Mother Willie Brooks was a woman of quiet dignity. Besides being the wife of a very busy pastor, she raised a family of twelve children, managed a large household, and was very active in the church. In fact, she was one of the co-founders of The Way of the Cross Church of Christ in 1927.

She was born in North Carolina about eight miles from Kittrell on August 1, 1897, one of four brothers and two sisters. She and her two younger brothers walked two miles to the Concord Grade School every day. Willie’s parents were very strict and religious, and though they did not know about Holiness, they lived a holy lifestyle. Willie loved Sunday school and attended regularly. At the age of eleven she was baptized and joined the Baptist Church. She had to walk two miles to church, but very seldom missed going on Sunday. On two separate occasions she was appointed delegate to the state Baptist Sunday School Convention.

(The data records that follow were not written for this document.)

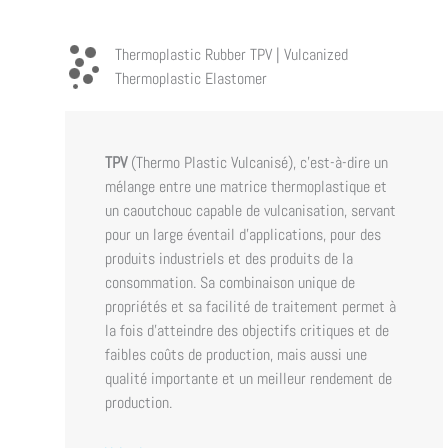
Thermoplastic Rubber TPV | Vulcanized
Thermoplastic Elastomer
TPV
(Thermo Plastic Vulcanisé), c’est-à-dire un
mélange entre une matrice thermoplastique et
un caoutchouc capable de vulcanisation, servant
pour un large éventail d’applications, pour des
produits industriels et des produits de la
consommation. Sa combinaison unique de
propriétés et sa facilité de traitement permet à
la fois d’atteindre des objectifs critiques et de
faibles coûts de production, mais aussi une
qualité importante et un meilleur rendement de
production.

Mother Willie met Henry C. Brooks one day while visiting a cousin. Six months later, he enlisted in the United States Navy. Before leaving, he asked her to marry him. She accepted his proposal, and they became engaged. Two years later when he was discharged, they were married. For two years, they lived on a farm in Franklinton, North Carolina. During that time they became the parents of a daughter, Isabell. About a year later, they moved to the District of Columbia.

Willie gladly accepted the way of Holiness when she heard about it, and soon afterward, the Lord called her husband into ministry. Through the years, she helped him in every way she could, despite the fact that being faithful in church required a lot of work and sacrifice. Mother Willie served the Lord with joy in her heart and was frequently heard to say that “Even if there were no hereafter, I would serve the Lord for the joy I get in this present life.” Her favorite song was “When He Calls Me, I Will Answer,” and she often quoted from Psalm 46:10 – “Be still and know that I am God.” She was a missionary, a fundraiser, a member of the pastor’s aid and floral clubs, a charter member of the women’s council, and a member of the helping hand auxiliary. She also made clothes for the needy and robes for the choirs.

In March of 1989, at ninety-one years of age, Mother Willie went home to be with the Lord. She was a beautiful example of a quiet, godly lady.